Bagian 46

11K 2.6K 773
                                    

SETELAH hanya sempat makan di pesawat beberapa jam lalu, lambung gue mulai terasa perih sekarang. Gue memesan makanan untuk di antar ke rumah sakit dari salah satu resto yang nggak terlalu jauh dari tempat itu. Gue tawari Sheina untuk memesan juga, dia malah menolak dengan alasan belum merasakan lapar.

Kata dokternya operasi yang besar dan lama akan menyebabkan pemulihan fungsi saluran cerna umumnya tertunda dan membutuhkan waktu lebih lama.

"Kak Atha..." panggilnya lirih. Saat itu gue duduk di sofa dengan meja yang penuh dengan makanan.

"Hm?" respon gue. Sheina malah diam, membuat gue kontan memperhatikannya.

"Jangan bilang kamu mau makanan yang dipesan, setelah kamu bilang nggak mau tadi karena belum lapar."

"Aku beneran nggak lapar, tapi..." Dia berusaha membuka laci nakas di samping kanan yang terjangkau oleh tangannya. Mengeluarkan secarik kertas kecil, namun terlihat ragu untuk menyerahkannya ke gue.

"Polisi yang mengurus kecelakaan aku kemarin ingin bertemu dengan wali aku. Katanya ada yang perlu dibahas secara pribadi. Kak Shafira nggak bisa bantu soal itu karena dia bukan wali aku dan kayaknya Papa nggak akan pulang dalam waktu dekat.

"Polisinya ngasih kartu nama.
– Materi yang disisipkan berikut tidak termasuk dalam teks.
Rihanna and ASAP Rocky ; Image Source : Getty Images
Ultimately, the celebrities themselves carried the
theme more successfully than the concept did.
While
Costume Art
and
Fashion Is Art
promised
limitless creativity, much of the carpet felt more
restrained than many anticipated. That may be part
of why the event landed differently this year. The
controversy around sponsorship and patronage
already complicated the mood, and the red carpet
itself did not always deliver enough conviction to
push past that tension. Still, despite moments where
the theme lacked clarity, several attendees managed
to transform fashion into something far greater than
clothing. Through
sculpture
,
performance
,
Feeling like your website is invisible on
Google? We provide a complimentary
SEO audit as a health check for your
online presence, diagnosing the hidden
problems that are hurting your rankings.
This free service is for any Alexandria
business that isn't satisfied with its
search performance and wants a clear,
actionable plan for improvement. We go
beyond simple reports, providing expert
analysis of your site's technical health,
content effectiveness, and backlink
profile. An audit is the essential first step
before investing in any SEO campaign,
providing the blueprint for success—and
Katanya aku harus memberikan kartu nama ini ke wali aku dan memintanya menghubungi nomer di kartu ini segera." Gue bangkit dan segera menghampirinya untuk mengambil kartu itu. Namun ketika gue mengambil kertas kecil itu, tangan Sheina masih menggenggamnya erat.

"Aku... nggak akan dipenjara, kan?" gue tertawa kecil mendengar pertanyaan itu.
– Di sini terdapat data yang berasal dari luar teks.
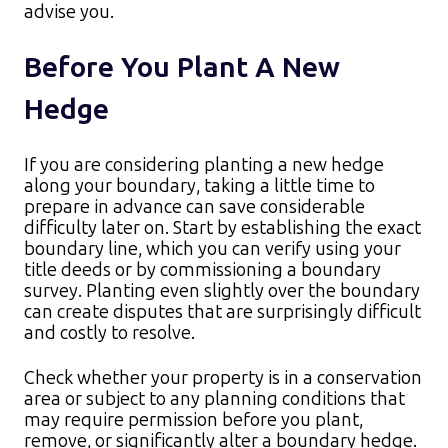
advise you.
Before You Plant A New
Hedge
If you are considering planting a new hedge
along your boundary, taking a little time to
prepare in advance can save considerable
difficulty later on. Start by establishing the exact
boundary line, which you can verify using your
title deeds or by commissioning a boundary
survey. Planting even slightly over the boundary
can create disputes that are surprisingly difficult
and costly to resolve.​
Check whether your property is in a conservation
area or subject to any planning conditions that
may require permission before you plant,
remove, or significantly alter a boundary hedge.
"Ya enggak lah, kecuali kamu menabrak dan merugikan orang lain sampai ada korban. Mungkin  polisinya ingin membahas soal mobil kamu yang disita. Karena kamu nabrak portal jalan yang mana itu fasilitas umum, kemungkinan kamu akan kena denda juga." Dia melepaskan tangannya dari kartu nama itu setelah mendengar penjelasan gue.

"Kakak telepon dulu sebentar ya, kamu istirahat," ucap gue sambil mengambil kartu nama itu dan mencari handphone. Gue berjalan ke luar ruangan untuk nggak membuat istirahat Sheina terganggu.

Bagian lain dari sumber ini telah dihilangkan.